Bruteforce it with CUDA

project euler?

/prog/ - Homework

σ₀(n) = 9
σ₁(n) = 187131

http://en.wikipedia.org/wiki/Divisor_function

n = 106276
n = 165649

http://www.research.att.com/~njas/sequences/?q=187131

THE QUEEREST QUESTION

In[1]:= Select[Range[200000],
 DivisorSigma[0, #] == 9 && DivisorSigma[1, #] == 187131 &]

Out[1]= {106276, 165649}

--posted from my mathematica cuda

>>8
PARI/GP is also acceptable because it isn't written by computer science amateurs

There are 2 such numbers: 106276 165649.

If you knew a bit of elementary math, you'd know that every natural number can be decomposed as a product of prime numbers at various powers and such decomposition is unique, not only that, but tau can be calculated knowing this decomposition.

Now we look at tau(n) = 9.
We know 9 = 3*3.

And we know that for n = p₁^a₁*...*p_k^a_k.
and for such an n, tau(n) = product(a_i+1), where i from 1 to k.

So, for 9 we can have n = p**8. or n = p₁² * p₂²

We examine the first case, where n = p**8, we'll see that the sum of divisors in this case is a geometric progression, and the sum is 1+p+p**2+...+p**8. If p = 2, sum is 2**9-1 = 511, which is too small, if p = 3... I'll just write a small piece of code to check these values:

(loop for j from 1 to 4 collect
      (loop for i from 1 to 9
        summing (expt j i)))
;=>(9 1022 29523 349524)
So after p = 3, we go out of range (187131).
This means we either have case 2 or we have no solutions.

In case 2, we know that the number is of the form n = p₁² * p₂², or written differently n = (p₁* p₂)², or that it's a square of the product of 2 primes. We know that the sigma function is greater than n+1. Which gives us a search range for p1*p2 of square root of 187131, or approximatively 2..433.
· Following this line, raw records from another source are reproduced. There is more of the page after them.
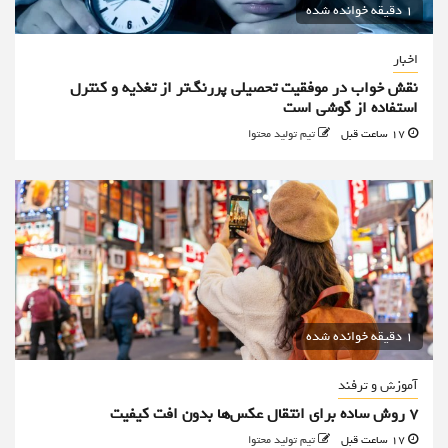
1 دقیقه خوانده شده
اخبار
نقش خواب در موفقیت تحصیلی پررنگ‌تر از تغذیه و کنترل
استفاده از گوشی است
17 ساعت قبل
تیم تولید محتوا
1 دقیقه خوانده شده
آموزش و ترفند
۷ روش ساده برای انتقال عکس‌ها بدون افت کیفیت
17 ساعت قبل
تیم تولید محتوا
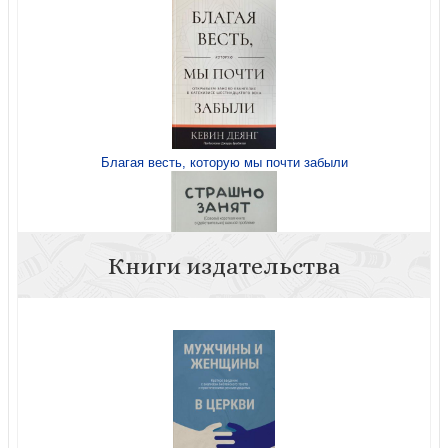
Благая весть, которую мы почти забыли
Книги издательства
Страшно занят: (Совсем) короткая книга о
(действительно) важной проблеме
While if you were to search by hand, it would give you results rather soon, I reused some crappy code I wrote some time ago:

(defun seq (n m &optional (k 1))
  (loop for i from n to m by k collect i))

(define-modify-macro set-differencef (&rest args) set-difference)

(defun primes (n)
  (let ((primes (seq 2 n 1)))
    (loop for i in primes
          do (set-differencef primes (rest (seq i n i))))
    (sort primes #'<)))

Now I wrote some terrible, hard-coded code which should have been done using a macro to search for it:

(let ((primes (primes 433))) 
  (dolist (prime1 *primes*)
    (dolist (prime2 *primes*)
      (when (> prime2 prime1)
        (when (= (+
                  1
                  prime1
                  prime2
                  (* prime1 prime2)
                  (* prime1 prime2 prime2)                               
                  (* prime1 prime1 prime2)
                  (* prime1 prime1)
                  (* prime2 prime2)
                  (* prime1 prime1 prime2 prime2))
                 187131)
          (print (* prime1 prime2 prime1 prime2)))))))
And we get the results: 106276 and 165649, which are 2*2*163*163 and 11*11*37*37. Had we have searched by hand, we would have reached the results as well, as p1=2 and p1=11 are rather near.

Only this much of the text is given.